[Opening Entries supplied section]
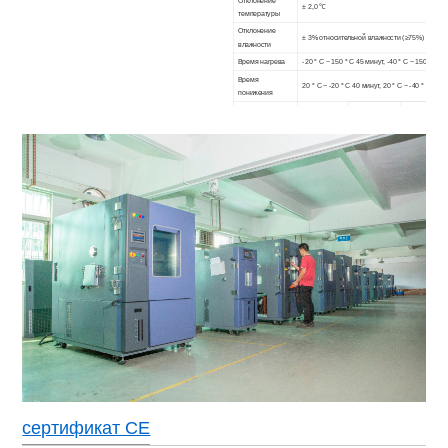
Отклонение
± 2,0 ℃
температуры
Отклонение
± 3% относительной влажности (≥75%) / ± 5%
влажности
Время нагрева
-20 ° C ~ 150 ° C 45 минут, -40 ° C ~ 150 ° C 6
Время
20 ° C ~ -20 ° C 40 минут, 20 ° C ~ -40 ° C 60 м
понижения
W30
W40
В
4
0
Внутреннее
H30
ЧАС
4
0
H50
измерение
D25
D40
D40
(СМ)
Материал
Нержавеющая сталь 304
интерьера
Материал
Сталь или нержавеющая сталь с подкладкой 
экстерьера
Изоляционный
Жесткий пенополиуретан + стекловолокно
материал
1. С воздушным охлаждением (вариант с вод
Система
2. Односекционный / каскадный, герметичный 
охлаждения
хлорфторуглеродов.
Контроллер
Цветной ЖК-экран на английском / китайском
Устройства для
Отсутствие переключателя сварочной проволо
обеспечения
перегрузки по току, защита от перегрева, за
безопасности
сухого нагрева, защита от низкого уровня во
одно смотровое окно, одно испытательное от
Стандартные
один прожектор, один индикатор, четыре дви
аксессуары
2 метра шнура питания, интерфейс связи
Власть
AC380V ± 10% 50 Гц 3 фазы 4 провода + про
сертификат CE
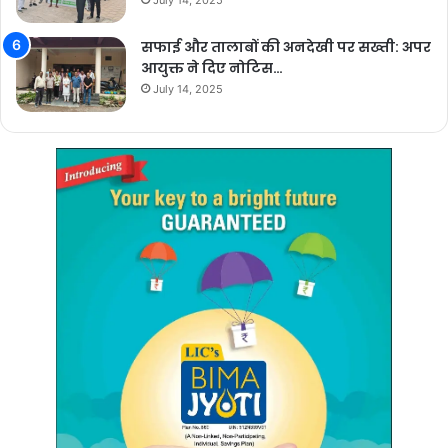
July 14, 2025
सफाई और तालाबों की अनदेखी पर सख्ती: अपर
आयुक्त ने दिए नोटिस…
July 14, 2025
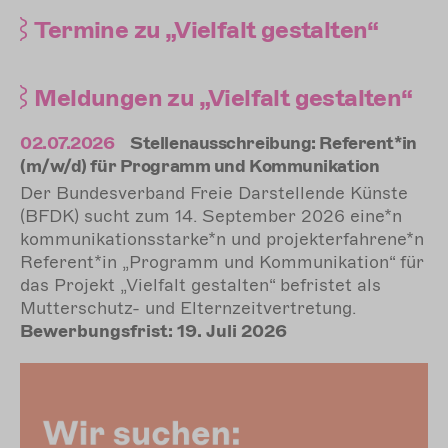
Termine
zu „Vielfalt gestalten“
Meldungen
zu „Vielfalt gestalten“
n
02.07.2026
Stellenausschreibung: Referent*in
02
(m/w/d) für Programm und Kommunikation
(m
Der Bundesverband Freie Darstellende Künste
De
(BFDK) sucht zum 14. September 2026 eine*n
(B
*n
kommunikationsstarke*n und projekterfahrene*n
ko
ür
Referent*in „Programm und Kommunikation“ für
Re
das Projekt „Vielfalt gestalten“ befristet als
da
Mutterschutz- und Elternzeitvertretung.
Mu
Bewerbungsfrist: 19. Juli 2026
Be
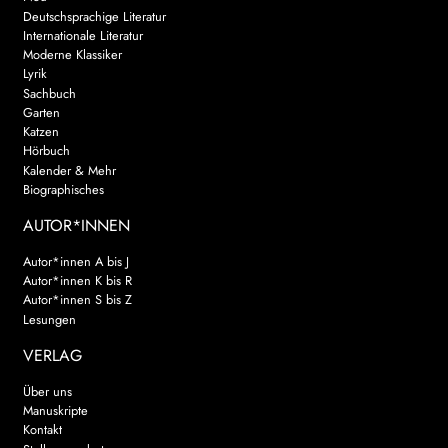
Deutschsprachige Literatur
Internationale Literatur
Moderne Klassiker
Lyrik
Sachbuch
Garten
Katzen
Hörbuch
Kalender & Mehr
Biographisches
AUTOR*INNEN
Autor*innen A bis J
Autor*innen K bis R
Autor*innen S bis Z
Lesungen
VERLAG
Über uns
Manuskripte
Kontakt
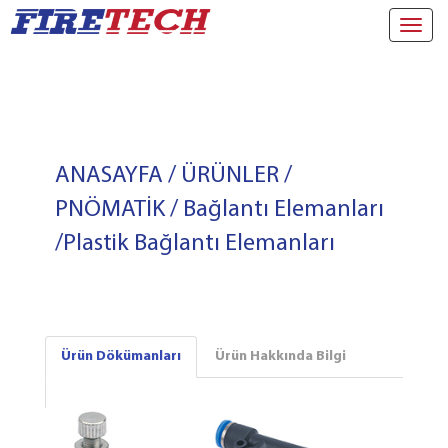
Toggl
navig
ANASAYFA
/
ÜRÜNLER
/
PNÖMATİK
/
Bağlantı Elemanları
/
Plastik Bağlantı Elemanları
Ürün Dökümanları
Ürün Hakkında Bilgi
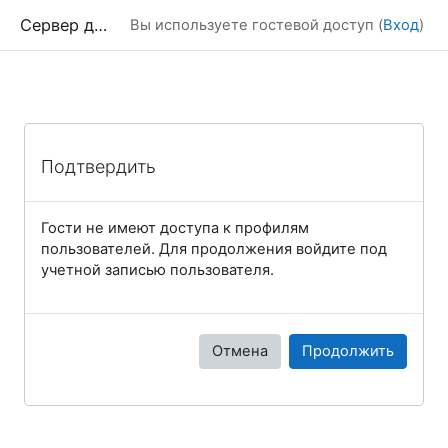
Перейти к основному содержанию
Сервер дистанционного обучения Химического факультета МГУ
Вы используете гостевой доступ (
Вход
)
Подтвердить
Гости не имеют доступа к профилям
пользователей. Для продолжения войдите под
учетной записью пользователя.
Отмена
Продолжить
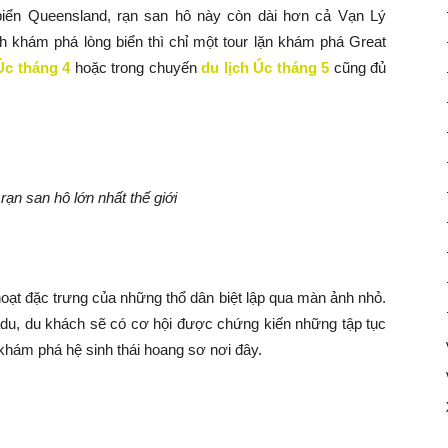
iển Queensland, rạn san hô này còn dài hơn cả Vạn Lý
 khám phá lòng biển thì chỉ một tour lặn khám phá Great
Úc tháng 4
hoặc trong chuyến
du lịch Úc tháng 5
cũng đủ
r
ạn san hô lớn nhất thế giới
hoạt đặc trưng của những thổ dân biệt lập qua màn ảnh nhỏ.
u, du khách sẽ có cơ hội được chứng kiến những tập tục
 khám phá hệ sinh thái hoang sơ nơi đây.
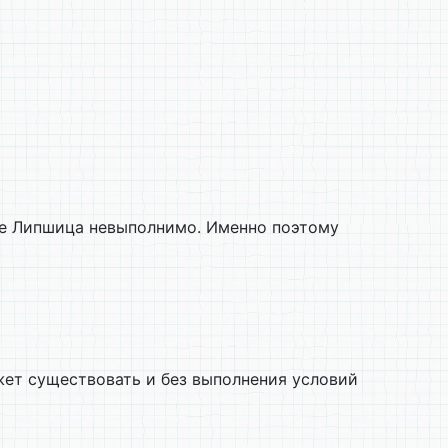
вие Липшица невыполнимо. Именно поэтому
ет существовать и без выполнения условий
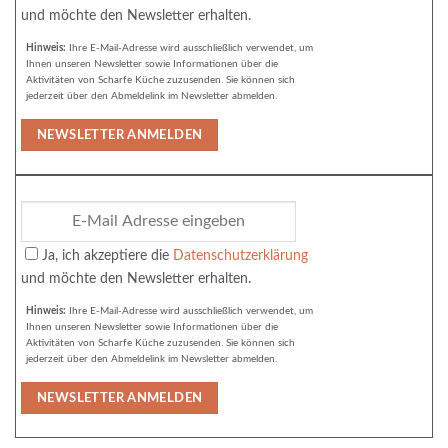
und möchte den Newsletter erhalten.
Hinweis:
Ihre E-Mail-Adresse wird ausschließlich verwendet, um
Ihnen unseren Newsletter sowie Informationen über die
Aktivitäten von Scharfe Küche zuzusenden. Sie können sich
jederzeit über den Abmeldelink im Newsletter abmelden.
Ja, ich akzeptiere die
Datenschutzerklärung
und möchte den Newsletter erhalten.
Hinweis:
Ihre E-Mail-Adresse wird ausschließlich verwendet, um
Ihnen unseren Newsletter sowie Informationen über die
Aktivitäten von Scharfe Küche zuzusenden. Sie können sich
jederzeit über den Abmeldelink im Newsletter abmelden.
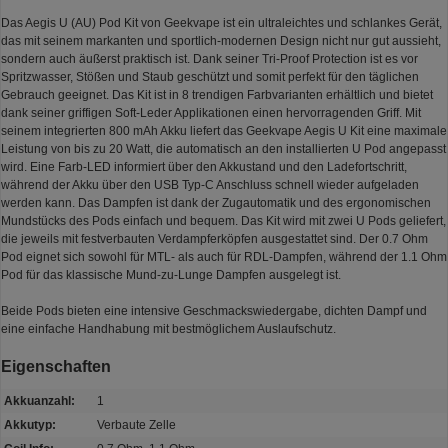
Das Aegis U (AU) Pod Kit von Geekvape ist ein ultraleichtes und schlankes Gerät,
das mit seinem markanten und sportlich-modernen Design nicht nur gut aussieht,
sondern auch äußerst praktisch ist. Dank seiner Tri-Proof Protection ist es vor
Spritzwasser, Stößen und Staub geschützt und somit perfekt für den täglichen
Gebrauch geeignet. Das Kit ist in 8 trendigen Farbvarianten erhältlich und bietet
dank seiner griffigen Soft-Leder Applikationen einen hervorragenden Griff. Mit
seinem integrierten 800 mAh Akku liefert das Geekvape Aegis U Kit eine maximale
Leistung von bis zu 20 Watt, die automatisch an den installierten U Pod angepasst
wird. Eine Farb-LED informiert über den Akkustand und den Ladefortschritt,
während der Akku über den USB Typ-C Anschluss schnell wieder aufgeladen
werden kann. Das Dampfen ist dank der Zugautomatik und des ergonomischen
Mundstücks des Pods einfach und bequem. Das Kit wird mit zwei U Pods geliefert,
die jeweils mit festverbauten Verdampferköpfen ausgestattet sind. Der 0.7 Ohm
Pod eignet sich sowohl für MTL- als auch für RDL-Dampfen, während der 1.1 Ohm
Pod für das klassische Mund-zu-Lunge Dampfen ausgelegt ist.
Beide Pods bieten eine intensive Geschmackswiedergabe, dichten Dampf und
eine einfache Handhabung mit bestmöglichem Auslaufschutz.
Eigenschaften
Akkuanzahl:
1
Akkutyp:
Verbaute Zelle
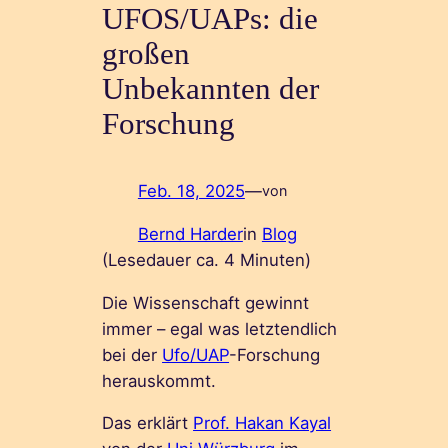
UFOS/UAPs: die
großen
Unbekannten der
Forschung
Feb. 18, 2025
—
von
Bernd Harder
in
Blog
(Lesedauer ca.
4
Minuten)
Die Wissenschaft gewinnt
immer – egal was letztendlich
bei der
Ufo/UAP
-Forschung
herauskommt.
Das erklärt
Prof. Hakan Kayal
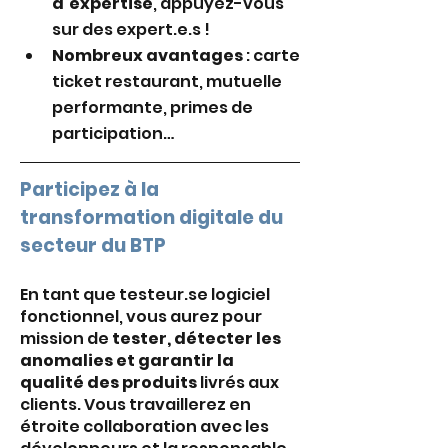
d’expertise
, appuyez-vous 
sur des expert.e.s !
Nombreux avantages
 : carte 
ticket restaurant, mutuelle 
performante, primes de 
participation…
Participez à la 
transformation digitale du 
secteur du BTP
En tant que testeur.se logiciel 
fonctionnel, vous aurez pour 
mission de 
tester, détecter les 
anomalies et garantir la 
qualité des produits
 livrés aux 
clients. Vous travaillerez en 
étroite collaboration avec les 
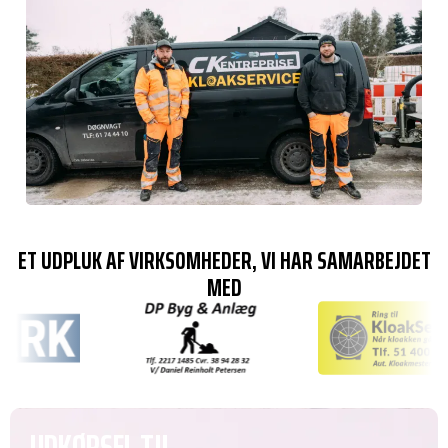
ET UDPLUK AF VIRKSOMHEDER, VI HAR SAMARBEJDET
MED
UDKØRSEL TIL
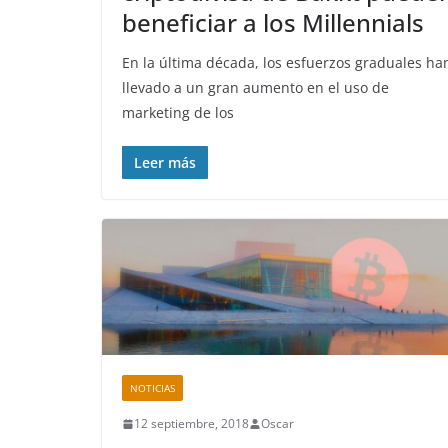
beneficiar a los Millennials
En la última década, los esfuerzos graduales ha
llevado a un gran aumento en el uso de
marketing de los
Leer más
NOTICIAS
12 septiembre, 2018
Oscar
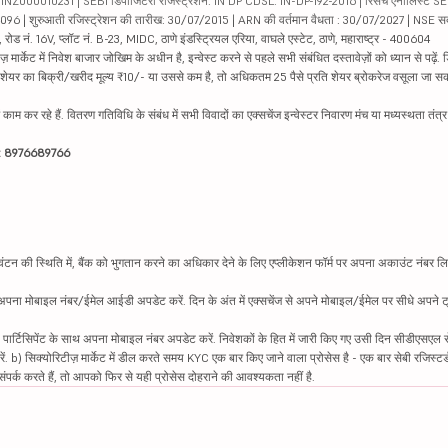
000010231 | SEBI डिपॉजिटरी रजिस्ट्रेशन: IN DP CDSL: IN-DP-192-2016 | रिसर्च एनालिस्ट SEBI 
04096 | शुरुआती रजिस्ट्रेशन की तारीख: 30/07/2015 | ARN की वर्तमान वैधता : 30/07/2027 | NSE स
ड नं. 16V, प्लॉट नं. B-23, MIDC, ठाणे इंडस्ट्रियल एरिया, वाघले एस्टेट, ठाणे, महाराष्ट्र - 400604
ार्केट में निवेश बाजार जोखिम के अधीन है, इन्वेस्ट करने से पहले सभी संबंधित दस्तावेज़ों को ध्यान से पढ़े
र शेयर का बिक्री/खरीद मूल्य ₹10/- या उससे कम है, तो अधिकतम 25 पैसे प्रति शेयर ब्रोकरेज वसूला जा सक
ें काम कर रहे हैं. वितरण गतिविधि के संबंध में सभी विवादों का एक्सचेंज इन्वेस्टर निवारण मंच या मध्यस्थता तंत
इन: 8976689766
न की स्थिति में, बैंक को भुगतान करने का अधिकार देने के लिए एप्लीकेशन फॉर्म पर अपना अकाउंट नंबर लिख
थ अपना मोबाइल नंबर/ईमेल आईडी अपडेट करें. दिन के अंत में एक्सचेंज से अपने मोबाइल/ईमेल पर सीधे अपने ट्
 पार्टिसिपेंट के साथ अपना मोबाइल नंबर अपडेट करें. निवेशकों के हित में जारी किए गए उसी दिन सीडीएसएल स
करें. b) सिक्योरिटीज़ मार्केट में डील करते समय KYC एक बार किए जाने वाला प्रोसेस है - एक बार सेबी रजिस्टर
पर्क करते हैं, तो आपको फिर से यही प्रोसेस दोहराने की आवश्यकता नहीं है.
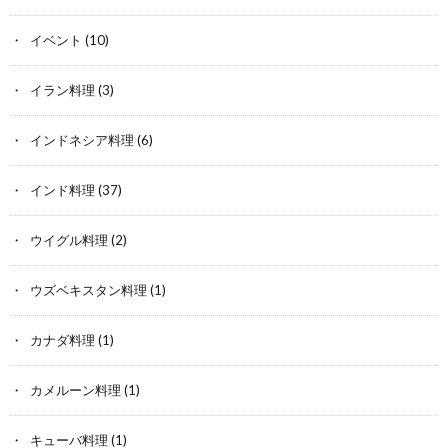
イベント
(10)
イラン料理
(3)
インドネシア料理
(6)
インド料理
(37)
ウイグル料理
(2)
ウズベキスタン料理
(1)
カナダ料理
(1)
カメルーン料理
(1)
キューバ料理
(1)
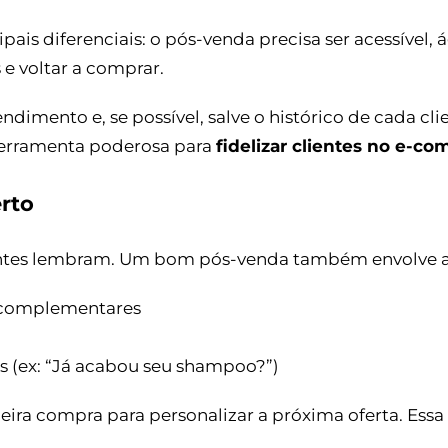
pais diferenciais: o pós-venda precisa ser acessível,
 e voltar a comprar.
dimento e, se possível, salve o histórico de cada cl
ferramenta poderosa para
fidelizar clientes no e-c
erto
entes lembram. Um bom pós-venda também envolve a
 complementares
(ex: “Já acabou seu shampoo?”)
ira compra para personalizar a próxima oferta. Essa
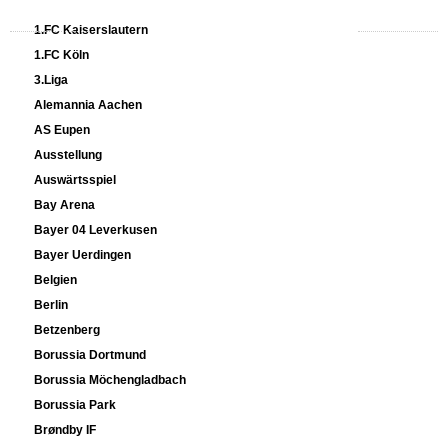
1.FC Kaiserslautern
1.FC Köln
3.Liga
Alemannia Aachen
AS Eupen
Ausstellung
Auswärtsspiel
Bay Arena
Bayer 04 Leverkusen
Bayer Uerdingen
Belgien
Berlin
Betzenberg
Borussia Dortmund
Borussia Möchengladbach
Borussia Park
Brøndby IF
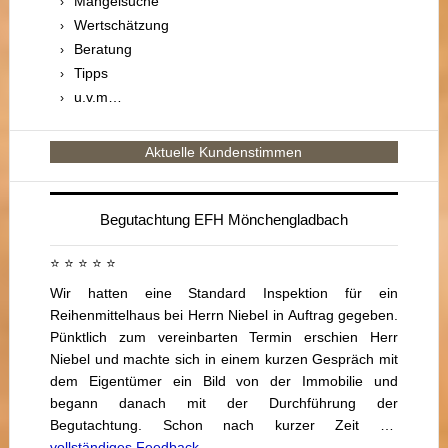
Mängelsuche
Wertschätzung
Beratung
Tipps
u.v.m…
Aktuelle Kundenstimmen
Begutachtung EFH Mönchengladbach
⭐ ⭐ ⭐ ⭐ ⭐
Wir hatten eine Standard Inspektion für ein
Reihenmittelhaus bei Herrn Niebel in Auftrag gegeben.
Pünktlich zum vereinbarten Termin erschien Herr
Niebel und machte sich in einem kurzen Gespräch mit
dem Eigentümer ein Bild von der Immobilie und
begann danach mit der Durchführung der
Begutachtung. Schon nach kurzer Zeit …
vollständiges Feedback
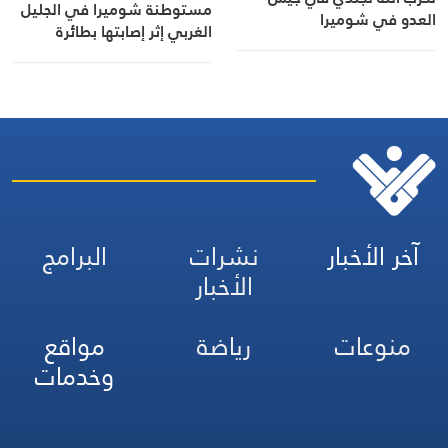
مستوطنة شوميرا في الجليل
العدو في شوميرا
الغربي إثر إصابتها بطائرة
محلقة
آخر الأخبار
نشرات
البرامج
الأخبار
منوعات
رياضة
مواقع
وخدمات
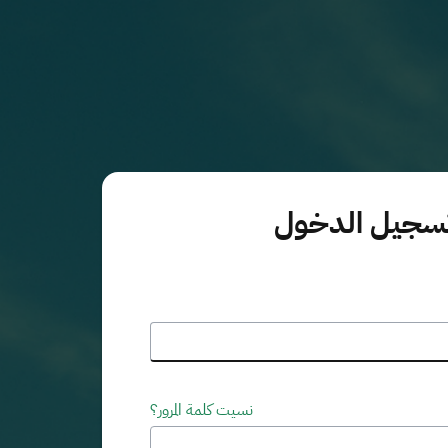
سجيل الدخول
نسيت كلمة المرور؟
[Closing Entries supplied section]
Please filter the data down to the lines containing the word "Aegis".

Response:
Das Aegis U (AU) Pod Kit von Geekvape ist ein ultraleichtes und schlankes Gerät,
seinem integrierten 800 mAh Akku liefert das Geekvape Aegis U Kit eine maximale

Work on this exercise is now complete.